The Legislative Council’s Environment and Planning Committee has now opened public submissions for the Inquiry into the 2022 Flood Event in Victoria, established after the passing of a Liberals and Nationals motion during the last parliamentary sitting week.
The Nationals Member for Euroa, Annabelle Cleeland, is calling on those impacted across the Goulburn, Broken and Murray systems to make a submission.
“This inquiry has the ability to make crucial recommendations and ensure our region is better prepared and protected against flood events,” Ms Cleeland said.
“It is vital local voices are heard. Businesses and individuals have a great opportunity to voice their concerns and push for change.
“The majority of the committee driving this inquiry reside in metropolitan electorates. They need our voice and submissions to understand how regional communities are threatened without substantial improvements in flood prevention, response and recovery.”
Individuals and organisations addressing one or more of the issues identified in the terms of reference can make a submission before the closing date on May 8.
The committee has also indicated a willingness to hold public hearings in flood impacted communities.
“We must hear directly from as many people as possible who were affected by the October floods,” Ms Cleeland said.
“Your insights and feedback will be essential in helping us to understand the true impact and what we need to improve to better protect our communities in the future.

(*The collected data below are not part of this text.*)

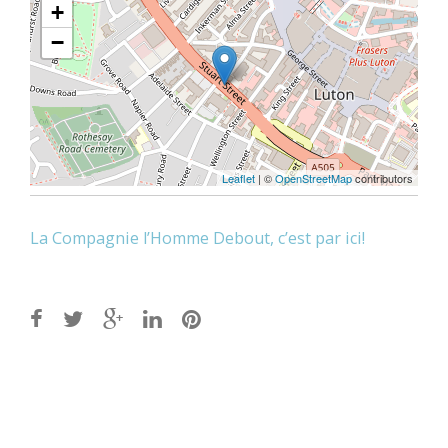
+
−
Leaflet
| ©
OpenStreetMap
contributors
La Compagnie l’Homme Debout, c’est par ici!
Post
navigation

“Alongside my National Party colleagues, we will be advocating strongly for public hearings in towns like Seymour, Murchison, Heathcote and Euroa,” Ms Cleeland said.
“Too often regional voices are ignored. It is imperative this committee leaves the city and meets firsthand with those on the front lines to understand the ongoing impact of the October floods.
“There is no easy way to flood proof communities but if we continue to do the same we’ll get the same results.”
The inquiry terms of reference include the ‘location, funding, maintenance and effectiveness of engineered structures, such as floodwalls, rural levees and culverts, as a flood mitigation strategy.’
“While the impacts of the floods will continue to be felt for a long time, we need to start having discussions about how to mitigate risks into the future,” Ms Cleeland said.
“So many businesses and homes were already uninsurable and many more will be in that situation as a result of the October floods.
“If this inquiry is successful, it will provide a path forward for towns like Seymour who will continue to face the prospect of extensive flooding as the climate becomes more variable.”